Une circulaire encourage les immigrés clandestins à dénoncer leurs passeurs en échange d'un titre de séjour
LE MONDE | 06.02.09 | 14h38 • Mis à jour le 06.02.09 | 14h38
Pour le ministre de l'immigration, c'est "un signal aux mafieux" : Eric Besson a signé officiellement, jeudi 5 février, à la préfecture de police de Paris, une circulaire ouvrant la possibilité à des étrangers en situation irrégulière d'obtenir un titre de séjour en échange de leur "coopération" pour démanteler des filières. M. Besson s'est dit "plus que jamais déterminé" à employer "tous les moyens" contre les réseaux d'immigration clandestine.

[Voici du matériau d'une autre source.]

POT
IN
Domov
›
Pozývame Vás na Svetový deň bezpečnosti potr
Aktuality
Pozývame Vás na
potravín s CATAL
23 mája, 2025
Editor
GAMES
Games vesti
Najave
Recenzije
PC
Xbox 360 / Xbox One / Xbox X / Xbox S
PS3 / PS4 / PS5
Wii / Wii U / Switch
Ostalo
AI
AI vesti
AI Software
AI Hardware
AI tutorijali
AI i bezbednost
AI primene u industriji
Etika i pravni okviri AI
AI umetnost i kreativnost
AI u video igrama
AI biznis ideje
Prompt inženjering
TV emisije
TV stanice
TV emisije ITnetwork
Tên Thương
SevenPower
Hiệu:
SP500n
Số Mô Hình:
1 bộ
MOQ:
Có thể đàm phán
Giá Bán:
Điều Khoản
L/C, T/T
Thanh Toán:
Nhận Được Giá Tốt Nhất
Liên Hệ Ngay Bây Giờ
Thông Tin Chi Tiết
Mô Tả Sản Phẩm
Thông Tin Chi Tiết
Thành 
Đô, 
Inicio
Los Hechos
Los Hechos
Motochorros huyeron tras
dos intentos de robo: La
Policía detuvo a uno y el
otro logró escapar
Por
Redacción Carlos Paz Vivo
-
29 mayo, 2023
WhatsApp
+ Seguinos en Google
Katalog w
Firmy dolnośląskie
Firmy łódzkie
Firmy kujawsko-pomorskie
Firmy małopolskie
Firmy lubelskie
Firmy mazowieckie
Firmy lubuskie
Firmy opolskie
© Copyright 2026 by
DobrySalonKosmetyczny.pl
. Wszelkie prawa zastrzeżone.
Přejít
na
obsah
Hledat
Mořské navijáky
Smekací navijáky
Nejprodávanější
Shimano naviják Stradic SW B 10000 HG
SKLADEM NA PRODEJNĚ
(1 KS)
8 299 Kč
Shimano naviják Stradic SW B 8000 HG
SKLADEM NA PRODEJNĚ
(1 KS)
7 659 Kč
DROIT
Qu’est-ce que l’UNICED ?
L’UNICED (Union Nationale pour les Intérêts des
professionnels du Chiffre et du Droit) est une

Cette circulaire est une transposition d'une directive européenne de 2004. Elle autorise tout "immigré clandestin victime de proxénétisme ou (faisant) l'objet d'une exploitation dans des conditions indignes et qui souhaite coopérer avec les autorités administratives judiciaires" d'obtenir une carte de séjour temporaire, a expliqué le ministre. Ce titre de séjour sera renouvelable jusqu'à l'achèvement de la procédure judiciaire, si le clandestin décide de se soustraire à l'influence de ses exploiteurs et de porter plainte. Il pourra déboucher sur une carte de résident de dix ans en cas de condamnation effective.
LA PEUR RESTE FORTE
Dans la loi du 18 mars 2003 sur la sécurité intérieure, Nicolas Sarkozy, alors ministre de l'intérieur, avait fait adopter une disposition accordant aux prostituées étrangères des papiers si elles dénonçaient leurs proxénètes. La mesure ne s'est pas montrée probante. La peur reste forte chez les victimes : dénoncer, porter plainte, c'est risquer des représailles ou faire courir un danger à sa famille. La nouvelle circulaire pourrait se heurter aux mêmes écueils.

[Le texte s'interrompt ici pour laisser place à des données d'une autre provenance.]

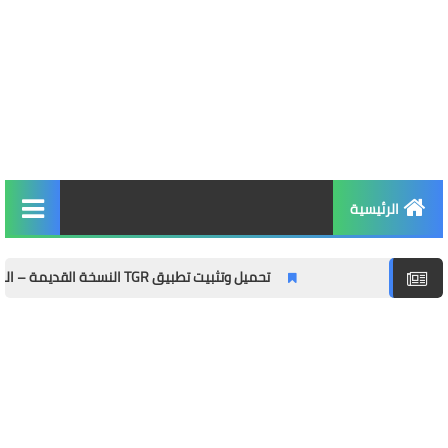
الرئيسية
التربية والتعليم
تحميل وتثبيت تطبيق TGR النسخة القديمة – الدليل الشامل مع المميزات وطريقة التثبيت خطوة بخطوة
الأخبار والمجتمع
مال وأعمال
توظيف
الصحة واللياقة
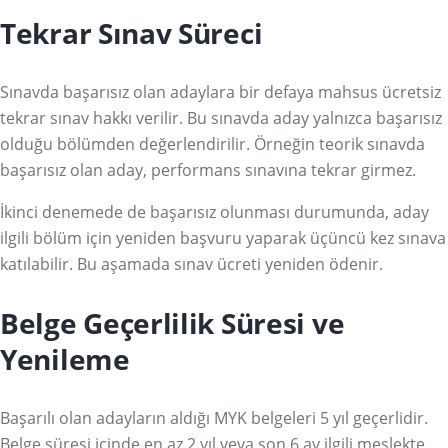
Tekrar Sınav Süreci
Sınavda başarısız olan adaylara bir defaya mahsus ücretsiz
tekrar sınav hakkı verilir. Bu sınavda aday yalnızca başarısız
olduğu bölümden değerlendirilir. Örneğin teorik sınavda
başarısız olan aday, performans sınavına tekrar girmez.
İkinci denemede de başarısız olunması durumunda, aday
ilgili bölüm için yeniden başvuru yaparak üçüncü kez sınava
katılabilir. Bu aşamada sınav ücreti yeniden ödenir.
Belge Geçerlilik Süresi ve
Yenileme
Başarılı olan adayların aldığı MYK belgeleri 5 yıl geçerlidir.
Belge süresi içinde en az 2 yıl veya son 6 ay ilgili meslekte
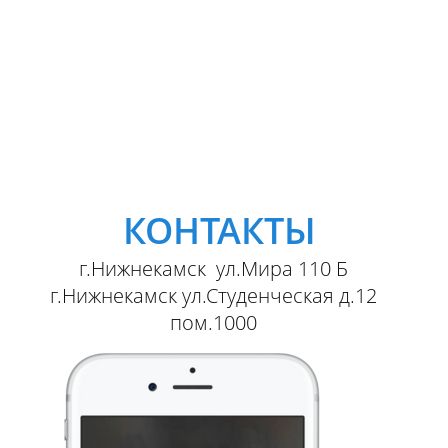
КОНТАКТЫ
г.Нижнекамск ул.Мира 110 Б
г.Нижнекамск ул.Студенческая д.12
пом.1000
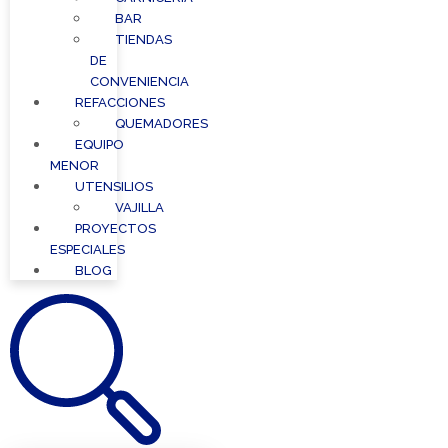
BAR
TIENDAS
DE
CONVENIENCIA
REFACCIONES
QUEMADORES
EQUIPO
MENOR
UTENSILIOS
VAJILLA
PROYECTOS
ESPECIALES
BLOG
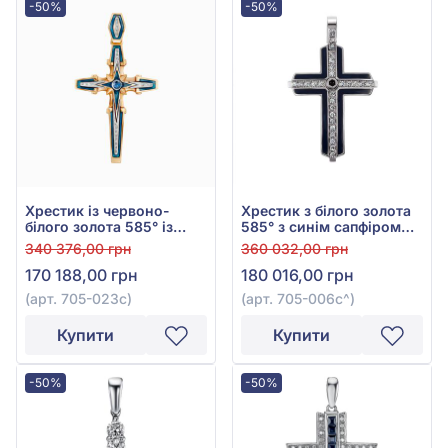
-50%
-50%
Хрестик із червоно-
Хрестик з білого золота
білого золота 585° із
585° з синім сапфіром
зеленою емаллю, синім
0,14ct та діамантами
340 376,00 грн
360 032,00 грн
сапфіром 0,12ct та
0,59ct, арт. 705-006с
170 188,00 грн
180 016,00 грн
діамантами 0,08ct, арт.
705-023с
(арт. 705-023с)
(арт. 705-006с^)
Купити
Купити
-50%
-50%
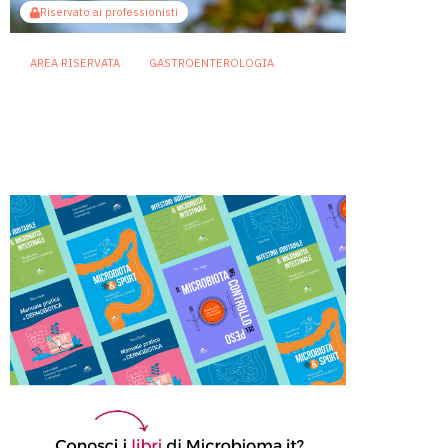
Riservato ai professionisti
AREA RISERVATA
GASTROENTEROLOGIA
Berberina e IBD: dal microbiota
alla barriera intestinale, un
potenziale alleato contro
l’infiammazione
23 Luglio 2026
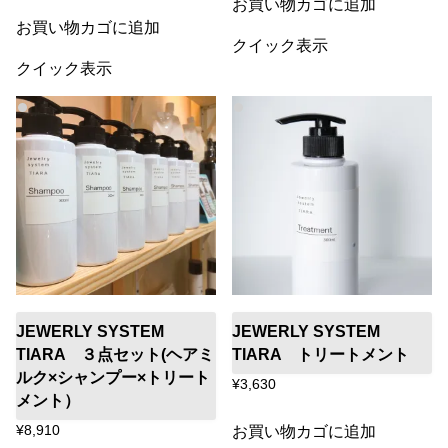
お買い物カゴに追加
お買い物カゴに追加
クイック表示
クイック表示
JEWERLY SYSTEM
JEWERLY SYSTEM
TIARA ３点セット(ヘアミ
TIARA トリートメント
ルク×シャンプー×トリート
¥
3,630
メント）
お買い物カゴに追加
¥
8,910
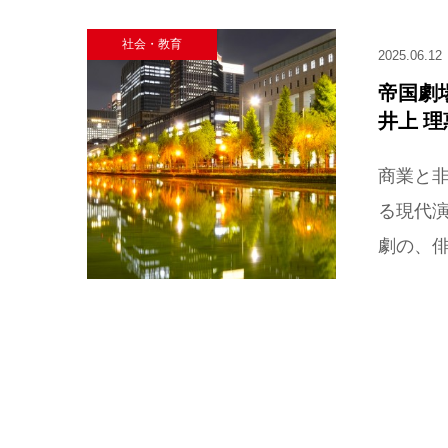
社会・教育
2025.06.12
帝国劇
井上 
商業と
る現代
劇の、俳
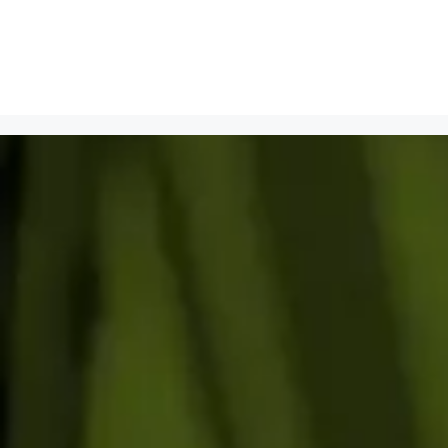
Bejegyzések hírcsatorna
Hozzászólások hírcsatorna
WordPress Magyarország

France Terre d'asile l'a jugée "spectaculairement inefficace", rappelant que six ans après la loi Sarkozy, "les victimes de la prostitution sont toujours là, sans papiers, simplement moins visibles sur les trottoirs, travaillant dans des conditions nettement plus dangereuses". De son côté, SOS-Racisme s'interroge : "L'Etat français est-il en situation de garantir la sécurité physique, dans les pays d'origine, des personnes appartenant à la famille de celles et ceux qui auraient décidé de dénoncer un passeur ?" L'association s'inquiète, en outre, d'"une officialisation des pratiques de délation".
M. Besson s'est dit "surpris, choqué" par le terme de "délation". "Les femmes battues qui portent plainte doivent-elles être accusées de délation ?, a-t-il demandé. Ces clandestins doivent-ils éternellement rester dans leurs ateliers, dans leurs caves, dans leurs arrière-cours de restaurants, sur les trottoirs de la prostitution ?" Pour le ministre, "il ne s'agit pas d'inciter des clandestins à dénoncer d'autres clandestins. Là, nous parlons de victimes !"
M. Besson a insisté sur le fait qu'il serait proposé aux immigrés clandestins "non seulement un titre de séjour, mais aussi un accompagnement social renforcé". La mesure, a-t-il admis, ne constitue pas "l'alpha et l'oméga de la régulation des flux migratoires, mais apporte un moyen supplémentaire pour briser la loi du silence". Ses effets seront évalués "dans six mois, un an".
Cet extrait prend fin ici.